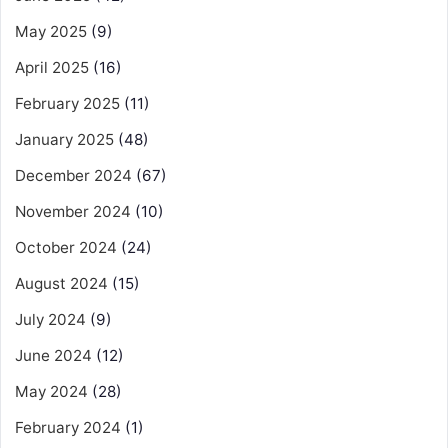
May 2025
(9)
April 2025
(16)
February 2025
(11)
January 2025
(48)
December 2024
(67)
November 2024
(10)
October 2024
(24)
August 2024
(15)
July 2024
(9)
June 2024
(12)
May 2024
(28)
February 2024
(1)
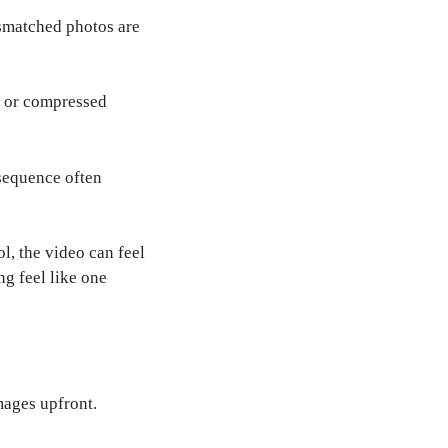
ismatched photos are
y or compressed
 sequence often
l, the video can feel
ng feel like one
mages upfront.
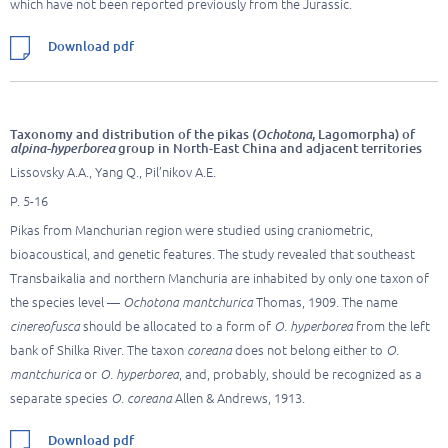
which have not been reported previously from the Jurassic.
Download pdf
Taxonomy and distribution of the pikas (
Ochotona
, Lagomorpha) of
alpina-hyperborea
group in North-East China and adjacent territories
Lissovsky A.A., Yang Q., Pil’nikov A.E.
P. 5-16
Pikas from Manchurian region were studied using craniometric,
bioacoustical, and genetic features. The study revealed that southeast
Transbaikalia and northern Manchuria are inhabited by only one taxon of
the species level —
Ochotona
mantchurica
Thomas, 1909. The name
cinereofusca
should be allocated to a form of
O. hyperborea
from the left
bank of Shilka River. The taxon
coreana
does not belong either to
O.
mantchurica
or
O.
hyperborea
, and, probably, should be recognized as a
separate species
O. coreana
Allen & Andrews, 1913.
Download pdf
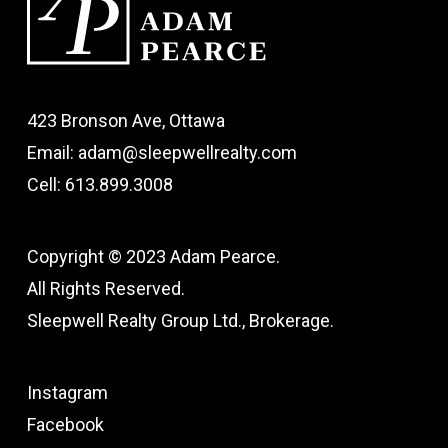
423 Bronson Ave, Ottawa
Email: adam@sleepwellrealty.com
Cell: 613.899.3008
Copyright © 2023 Adam Pearce.
All Rights Reserved.
Sleepwell Realty Group Ltd., Brokerage.
Instagram
Facebook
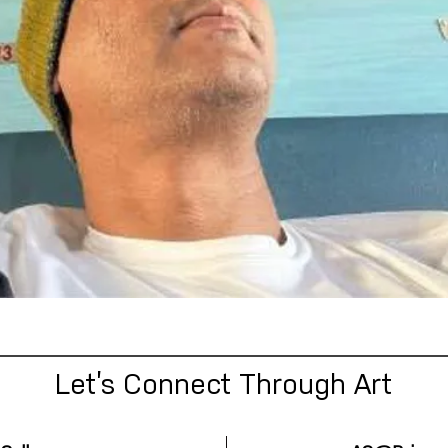
Let’s Connect Through Art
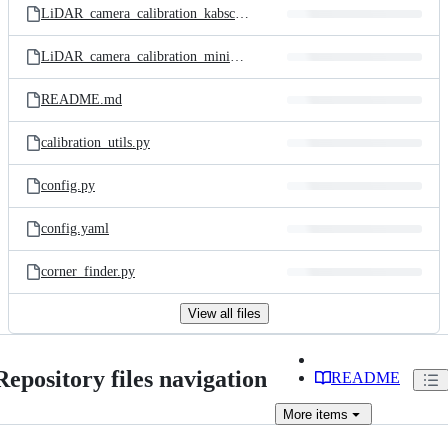
LiDAR_camera_calibration_kabsch.py
LiDAR_camera_calibration_minimization.py
README.md
calibration_utils.py
config.py
config.yaml
corner_finder.py
View all files
Repository files navigation
README
More
items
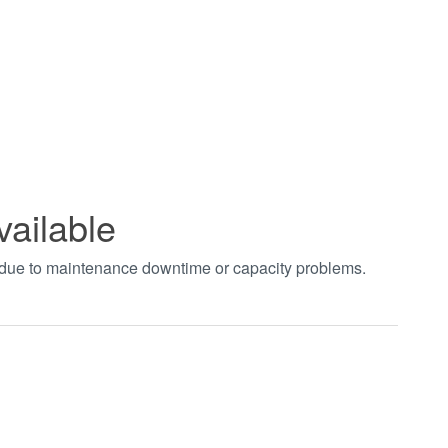
vailable
t due to maintenance downtime or capacity problems.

□ □ □ □

From the first line of the entries above down to the line holding "sequence often", quote each line exactly and nothing else, skipping pictures.

May 2025
(9)
April 2025
(16)
February 2025
(11)
January 2025
(48)
December 2024
(67)
November 2024
(10)
October 2024
(24)
August 2024
(15)
July 2024
(9)
June 2024
(12)
May 2024
(28)
February 2024
(1)
ismatched photos are
y or compressed
 sequence often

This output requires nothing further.